DR HUDIS: I find it interesting that these data from Figure 21 demonstrate a more rapid utilization of the Oncotype DX assay by the clinical investigators. In that group, it’s virtually 100 percent, whereas of the practicing oncologists, only three quarters of them are using it in 2007. It surprises me that so many investigators use it because, in their world, there’s a pretty deep understanding of the limitations of the Oncotype data, how it was generated, what the data sets mean and what the limits are on interpreting it.

Figure 22

The TAILORx study is predicated on using Oncotype DX , and it’s accruing well in the community. That makes me wonder, if you ask this question in early 2008, whether it will be a wash between practitioners and clinicians.

Breast Cancer Update 2007 (3)

DR SOONMYUNG PAIK: Two interesting issues were raised by many people regarding the Oncotype DX assay. Our data showed that if patients had HER2 amplification, they were usually categorized as being at high or intermediate risk and none of them were at low risk.

Steve Shak has screened approximately 10,000 patients and has found that some patients have HER2 amplification but are still at low recurrence scores. So he believes they still must be tested, but my bias considering the NSABP-B-14 data is that they don’t need to be tested.

Because of those data, some people are arguing that if you take out the patients with HER2 amplification, then the Oncotype DX assay will not be as strong a prognosticator for patients with HER2-negative disease. We assessed the HER2-negative subset in B-14, and it worked exactly as it did for the overall cohort.

The other issue is that everyone wants to find out whether the Oncotype DX assay can be used for patients with node-positive disease. For that, we are eagerly waiting for Kathy Albain’s SWOG study (SWOG-S8814A-ICSC) to learn whether it is also predictive of benefits of chemotherapy for patients with node-positive disease.

Breast Cancer Update 2007 (4)

DR SANDRA M SWAIN: I now use Oncotype DX for all my patients who have ER-positive, HER2-negative, node-negative breast cancer, and I’ve found that it’s helpful. I also use Oncotype DX for patients with larger tumors. I believe it’s all about the biology and not about the size, particularly.
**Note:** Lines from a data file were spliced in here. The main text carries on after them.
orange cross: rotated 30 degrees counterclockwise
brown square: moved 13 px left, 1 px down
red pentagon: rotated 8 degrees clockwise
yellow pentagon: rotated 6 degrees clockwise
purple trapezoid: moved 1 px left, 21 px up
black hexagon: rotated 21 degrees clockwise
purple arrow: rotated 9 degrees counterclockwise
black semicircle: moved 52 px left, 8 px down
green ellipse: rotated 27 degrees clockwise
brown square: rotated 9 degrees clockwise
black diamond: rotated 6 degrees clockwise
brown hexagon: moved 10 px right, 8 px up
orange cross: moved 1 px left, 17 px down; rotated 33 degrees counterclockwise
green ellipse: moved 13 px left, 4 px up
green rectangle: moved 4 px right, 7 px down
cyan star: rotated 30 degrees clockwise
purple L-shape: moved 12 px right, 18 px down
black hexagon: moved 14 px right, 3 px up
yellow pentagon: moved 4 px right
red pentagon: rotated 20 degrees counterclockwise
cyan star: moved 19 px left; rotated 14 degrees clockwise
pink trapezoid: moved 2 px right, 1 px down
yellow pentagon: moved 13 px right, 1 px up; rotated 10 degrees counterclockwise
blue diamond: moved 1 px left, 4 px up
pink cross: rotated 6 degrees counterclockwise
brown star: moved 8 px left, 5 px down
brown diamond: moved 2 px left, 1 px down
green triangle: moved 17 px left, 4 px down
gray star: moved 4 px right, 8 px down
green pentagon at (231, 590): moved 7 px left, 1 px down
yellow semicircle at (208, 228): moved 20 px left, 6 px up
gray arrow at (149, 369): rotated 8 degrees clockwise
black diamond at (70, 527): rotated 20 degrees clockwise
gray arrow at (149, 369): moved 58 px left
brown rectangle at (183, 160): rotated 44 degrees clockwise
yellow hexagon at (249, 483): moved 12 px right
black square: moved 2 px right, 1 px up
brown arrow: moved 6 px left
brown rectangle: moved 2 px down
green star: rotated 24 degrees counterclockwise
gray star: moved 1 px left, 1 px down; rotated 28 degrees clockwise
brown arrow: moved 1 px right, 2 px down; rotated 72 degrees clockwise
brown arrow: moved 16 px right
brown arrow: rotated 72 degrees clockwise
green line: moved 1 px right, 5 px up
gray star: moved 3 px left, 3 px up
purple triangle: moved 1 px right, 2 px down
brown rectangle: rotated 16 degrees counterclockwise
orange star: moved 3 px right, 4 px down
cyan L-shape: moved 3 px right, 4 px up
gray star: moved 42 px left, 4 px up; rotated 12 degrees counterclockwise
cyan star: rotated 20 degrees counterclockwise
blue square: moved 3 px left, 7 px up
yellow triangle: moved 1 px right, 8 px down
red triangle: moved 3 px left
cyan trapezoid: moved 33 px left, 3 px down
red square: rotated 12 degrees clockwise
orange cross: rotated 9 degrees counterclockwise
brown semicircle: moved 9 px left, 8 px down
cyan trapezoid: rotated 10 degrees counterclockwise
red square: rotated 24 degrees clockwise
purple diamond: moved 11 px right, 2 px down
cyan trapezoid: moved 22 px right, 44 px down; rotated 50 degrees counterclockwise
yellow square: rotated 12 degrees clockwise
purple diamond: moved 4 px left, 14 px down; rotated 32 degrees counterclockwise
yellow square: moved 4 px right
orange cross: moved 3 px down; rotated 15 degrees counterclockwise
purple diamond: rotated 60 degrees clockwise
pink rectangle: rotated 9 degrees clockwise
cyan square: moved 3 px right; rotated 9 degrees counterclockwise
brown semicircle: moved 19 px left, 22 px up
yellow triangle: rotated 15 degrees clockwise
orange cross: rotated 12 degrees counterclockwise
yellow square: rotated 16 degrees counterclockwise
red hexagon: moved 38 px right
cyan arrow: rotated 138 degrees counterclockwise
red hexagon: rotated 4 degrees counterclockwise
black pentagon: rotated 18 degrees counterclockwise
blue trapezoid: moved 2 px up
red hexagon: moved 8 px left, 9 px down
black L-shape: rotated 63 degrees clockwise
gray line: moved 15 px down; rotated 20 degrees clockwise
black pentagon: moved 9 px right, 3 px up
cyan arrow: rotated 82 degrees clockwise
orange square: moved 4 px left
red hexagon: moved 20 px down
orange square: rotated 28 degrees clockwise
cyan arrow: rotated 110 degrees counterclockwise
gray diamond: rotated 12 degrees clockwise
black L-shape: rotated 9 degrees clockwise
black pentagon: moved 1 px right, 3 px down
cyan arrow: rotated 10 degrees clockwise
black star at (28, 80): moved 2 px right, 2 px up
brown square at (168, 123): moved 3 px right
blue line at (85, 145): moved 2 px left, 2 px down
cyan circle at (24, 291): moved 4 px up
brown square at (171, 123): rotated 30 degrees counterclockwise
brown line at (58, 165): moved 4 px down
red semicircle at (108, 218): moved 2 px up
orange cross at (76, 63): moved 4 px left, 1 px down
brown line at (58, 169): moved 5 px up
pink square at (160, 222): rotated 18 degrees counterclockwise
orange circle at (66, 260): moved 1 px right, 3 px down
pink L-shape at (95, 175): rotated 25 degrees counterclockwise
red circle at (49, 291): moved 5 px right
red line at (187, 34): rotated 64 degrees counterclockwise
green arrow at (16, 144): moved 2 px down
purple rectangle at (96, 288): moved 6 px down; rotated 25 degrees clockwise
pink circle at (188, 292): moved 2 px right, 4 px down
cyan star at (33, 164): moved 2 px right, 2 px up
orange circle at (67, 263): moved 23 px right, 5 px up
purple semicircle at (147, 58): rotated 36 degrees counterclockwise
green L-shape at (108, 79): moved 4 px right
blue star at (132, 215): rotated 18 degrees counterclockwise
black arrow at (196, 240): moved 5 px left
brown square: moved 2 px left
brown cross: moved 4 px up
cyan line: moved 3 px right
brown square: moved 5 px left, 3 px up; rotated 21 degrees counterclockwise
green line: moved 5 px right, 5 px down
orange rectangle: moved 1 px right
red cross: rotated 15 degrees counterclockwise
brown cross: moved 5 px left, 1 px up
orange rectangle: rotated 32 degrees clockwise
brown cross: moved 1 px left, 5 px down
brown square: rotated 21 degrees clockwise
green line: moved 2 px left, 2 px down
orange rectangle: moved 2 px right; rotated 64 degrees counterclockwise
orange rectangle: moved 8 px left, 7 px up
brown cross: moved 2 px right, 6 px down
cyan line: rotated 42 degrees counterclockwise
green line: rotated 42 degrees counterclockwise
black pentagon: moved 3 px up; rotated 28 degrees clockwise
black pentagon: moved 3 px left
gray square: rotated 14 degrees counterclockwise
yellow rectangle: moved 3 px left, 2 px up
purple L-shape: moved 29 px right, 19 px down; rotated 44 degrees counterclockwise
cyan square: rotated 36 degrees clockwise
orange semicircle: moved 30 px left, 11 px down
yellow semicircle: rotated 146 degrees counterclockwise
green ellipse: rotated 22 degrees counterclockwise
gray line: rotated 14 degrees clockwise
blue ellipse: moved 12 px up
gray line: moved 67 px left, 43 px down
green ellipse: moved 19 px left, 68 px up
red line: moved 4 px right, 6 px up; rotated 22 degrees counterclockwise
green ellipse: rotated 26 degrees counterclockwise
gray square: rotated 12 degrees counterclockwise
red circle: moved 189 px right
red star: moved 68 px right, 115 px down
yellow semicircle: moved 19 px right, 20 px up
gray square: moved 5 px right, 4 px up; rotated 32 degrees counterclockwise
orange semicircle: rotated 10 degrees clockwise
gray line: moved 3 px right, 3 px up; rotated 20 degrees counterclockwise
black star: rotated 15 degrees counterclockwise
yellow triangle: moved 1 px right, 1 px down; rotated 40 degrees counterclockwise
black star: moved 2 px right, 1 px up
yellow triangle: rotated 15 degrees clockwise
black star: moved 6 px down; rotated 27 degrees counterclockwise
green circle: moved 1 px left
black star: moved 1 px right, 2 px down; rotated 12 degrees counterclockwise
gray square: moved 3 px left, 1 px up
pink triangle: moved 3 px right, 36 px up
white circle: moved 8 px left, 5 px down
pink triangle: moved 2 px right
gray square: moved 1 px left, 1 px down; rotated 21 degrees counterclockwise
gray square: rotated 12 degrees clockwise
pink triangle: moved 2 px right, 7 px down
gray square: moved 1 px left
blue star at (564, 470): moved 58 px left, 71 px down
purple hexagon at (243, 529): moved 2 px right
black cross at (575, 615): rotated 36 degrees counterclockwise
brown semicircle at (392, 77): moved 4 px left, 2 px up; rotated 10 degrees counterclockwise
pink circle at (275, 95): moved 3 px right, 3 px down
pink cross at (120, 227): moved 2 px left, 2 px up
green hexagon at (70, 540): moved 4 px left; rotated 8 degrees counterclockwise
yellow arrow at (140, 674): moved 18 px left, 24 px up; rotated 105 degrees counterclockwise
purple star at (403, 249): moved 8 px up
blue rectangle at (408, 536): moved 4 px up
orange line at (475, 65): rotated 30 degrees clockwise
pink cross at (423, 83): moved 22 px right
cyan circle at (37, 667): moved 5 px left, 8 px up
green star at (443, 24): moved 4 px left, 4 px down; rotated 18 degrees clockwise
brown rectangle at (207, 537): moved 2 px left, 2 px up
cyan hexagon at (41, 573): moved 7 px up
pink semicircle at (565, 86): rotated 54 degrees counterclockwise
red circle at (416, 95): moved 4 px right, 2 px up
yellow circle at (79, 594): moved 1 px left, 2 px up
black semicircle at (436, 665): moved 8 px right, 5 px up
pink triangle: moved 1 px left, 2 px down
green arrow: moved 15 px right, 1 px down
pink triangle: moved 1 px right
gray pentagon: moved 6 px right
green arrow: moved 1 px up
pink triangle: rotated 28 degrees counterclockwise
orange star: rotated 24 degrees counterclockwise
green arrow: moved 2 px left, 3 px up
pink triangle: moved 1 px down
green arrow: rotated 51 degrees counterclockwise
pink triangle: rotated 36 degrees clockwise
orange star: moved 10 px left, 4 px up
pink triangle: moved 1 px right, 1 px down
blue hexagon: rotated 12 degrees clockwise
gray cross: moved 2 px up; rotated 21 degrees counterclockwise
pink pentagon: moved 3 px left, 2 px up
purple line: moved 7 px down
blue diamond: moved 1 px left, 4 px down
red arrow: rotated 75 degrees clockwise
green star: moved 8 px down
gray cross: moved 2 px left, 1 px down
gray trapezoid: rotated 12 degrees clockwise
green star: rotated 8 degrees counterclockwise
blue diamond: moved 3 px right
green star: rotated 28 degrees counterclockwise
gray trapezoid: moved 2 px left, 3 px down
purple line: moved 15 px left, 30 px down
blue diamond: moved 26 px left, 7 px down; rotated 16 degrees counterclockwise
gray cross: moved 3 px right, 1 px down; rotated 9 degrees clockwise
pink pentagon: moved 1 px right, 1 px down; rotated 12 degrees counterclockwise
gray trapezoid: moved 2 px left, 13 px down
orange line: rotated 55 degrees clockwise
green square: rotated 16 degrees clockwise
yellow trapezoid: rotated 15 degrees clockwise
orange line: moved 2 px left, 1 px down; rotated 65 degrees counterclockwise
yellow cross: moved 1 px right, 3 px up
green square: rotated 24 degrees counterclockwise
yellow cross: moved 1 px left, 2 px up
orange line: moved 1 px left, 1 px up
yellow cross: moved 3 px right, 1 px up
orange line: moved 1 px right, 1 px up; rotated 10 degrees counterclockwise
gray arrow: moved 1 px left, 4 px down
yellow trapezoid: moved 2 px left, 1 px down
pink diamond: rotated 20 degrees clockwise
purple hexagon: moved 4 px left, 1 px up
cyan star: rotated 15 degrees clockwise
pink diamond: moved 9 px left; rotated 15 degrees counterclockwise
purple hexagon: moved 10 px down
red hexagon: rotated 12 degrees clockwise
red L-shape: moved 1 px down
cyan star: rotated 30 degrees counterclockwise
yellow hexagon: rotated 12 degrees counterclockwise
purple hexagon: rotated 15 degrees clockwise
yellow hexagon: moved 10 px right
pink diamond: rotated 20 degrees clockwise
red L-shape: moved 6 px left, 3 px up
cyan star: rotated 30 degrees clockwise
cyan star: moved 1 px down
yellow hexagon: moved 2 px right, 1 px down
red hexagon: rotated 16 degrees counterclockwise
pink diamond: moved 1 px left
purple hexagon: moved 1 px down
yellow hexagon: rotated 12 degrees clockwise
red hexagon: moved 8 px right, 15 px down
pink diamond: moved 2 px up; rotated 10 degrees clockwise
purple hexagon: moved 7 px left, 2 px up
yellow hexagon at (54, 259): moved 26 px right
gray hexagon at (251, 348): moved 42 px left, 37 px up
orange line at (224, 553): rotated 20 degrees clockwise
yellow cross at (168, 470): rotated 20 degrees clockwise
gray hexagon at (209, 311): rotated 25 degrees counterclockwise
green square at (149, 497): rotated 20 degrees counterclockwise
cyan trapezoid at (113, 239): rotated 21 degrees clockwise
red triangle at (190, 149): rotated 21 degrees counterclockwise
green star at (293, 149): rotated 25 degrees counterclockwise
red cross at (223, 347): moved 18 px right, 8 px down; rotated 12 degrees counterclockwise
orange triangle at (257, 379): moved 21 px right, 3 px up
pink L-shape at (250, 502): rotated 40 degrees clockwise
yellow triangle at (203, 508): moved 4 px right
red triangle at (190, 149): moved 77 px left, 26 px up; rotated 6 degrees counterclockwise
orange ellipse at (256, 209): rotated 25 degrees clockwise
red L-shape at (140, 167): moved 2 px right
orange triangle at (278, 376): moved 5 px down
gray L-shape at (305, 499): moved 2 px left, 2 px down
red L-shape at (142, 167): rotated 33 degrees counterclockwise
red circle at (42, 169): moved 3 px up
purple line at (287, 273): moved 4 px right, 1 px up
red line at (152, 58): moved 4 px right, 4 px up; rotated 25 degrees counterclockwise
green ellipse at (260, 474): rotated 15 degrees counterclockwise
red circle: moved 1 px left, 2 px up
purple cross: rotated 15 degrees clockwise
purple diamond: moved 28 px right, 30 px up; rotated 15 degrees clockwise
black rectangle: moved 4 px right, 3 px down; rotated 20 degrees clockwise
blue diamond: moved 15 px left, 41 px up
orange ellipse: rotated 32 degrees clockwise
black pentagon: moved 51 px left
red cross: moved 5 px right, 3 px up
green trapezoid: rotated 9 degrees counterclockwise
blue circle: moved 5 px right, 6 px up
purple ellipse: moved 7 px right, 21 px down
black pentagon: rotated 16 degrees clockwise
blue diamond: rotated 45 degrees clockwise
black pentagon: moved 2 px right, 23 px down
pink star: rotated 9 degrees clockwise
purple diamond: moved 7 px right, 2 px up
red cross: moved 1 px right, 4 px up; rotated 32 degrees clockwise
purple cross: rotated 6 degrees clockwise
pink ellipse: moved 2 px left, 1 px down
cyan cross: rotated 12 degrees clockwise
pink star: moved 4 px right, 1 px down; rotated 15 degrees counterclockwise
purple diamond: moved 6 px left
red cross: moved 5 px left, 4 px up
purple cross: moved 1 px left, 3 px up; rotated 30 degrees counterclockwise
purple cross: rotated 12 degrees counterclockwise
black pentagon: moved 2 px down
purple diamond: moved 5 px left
The other important benefit of Oncotype DX , which was presented at the San Antonio Breast Cancer Symposium, is its reliability in measuring the estrogen receptor. I believe RT-PCR may be the best way to measure the estrogen receptor. We know immunohistochemistry (IHC) is fraught with problems, and I’m uncomfortable when I receive an estrogen receptor assay result from a small laboratory.

Breast Cancer Update 2006 (8)

DR HAROLD J BURSTEIN: I use the Oncotype DX assay in my practice, and I find it is very helpful. Patients understand it, and it resonates with other measures in breast cancer pathology. It gives you a quantitative readout. Patients readily understand that this is an extra piece of information that can help us stratify risk and therefore allow them to make a better-informed choice about chemotherapy.

I believe this will remarkably change the playing field for ER-positive breast cancer. Many of these women will no longer be receiving chemotherapy. They simply won’t need it, based on their prognosis. However, we need to refine that.

The Oncotype DX test was developed with tamoxifen-treated patients who received what many would consider old-fashioned chemotherapy. I believe the principles will be the same, but we want to see studies in the adjuvant setting using aromatase inhibitors, and we want to see studies that use different chemotherapy programs and so on. This approach will also be extended to patients with node-positive disease.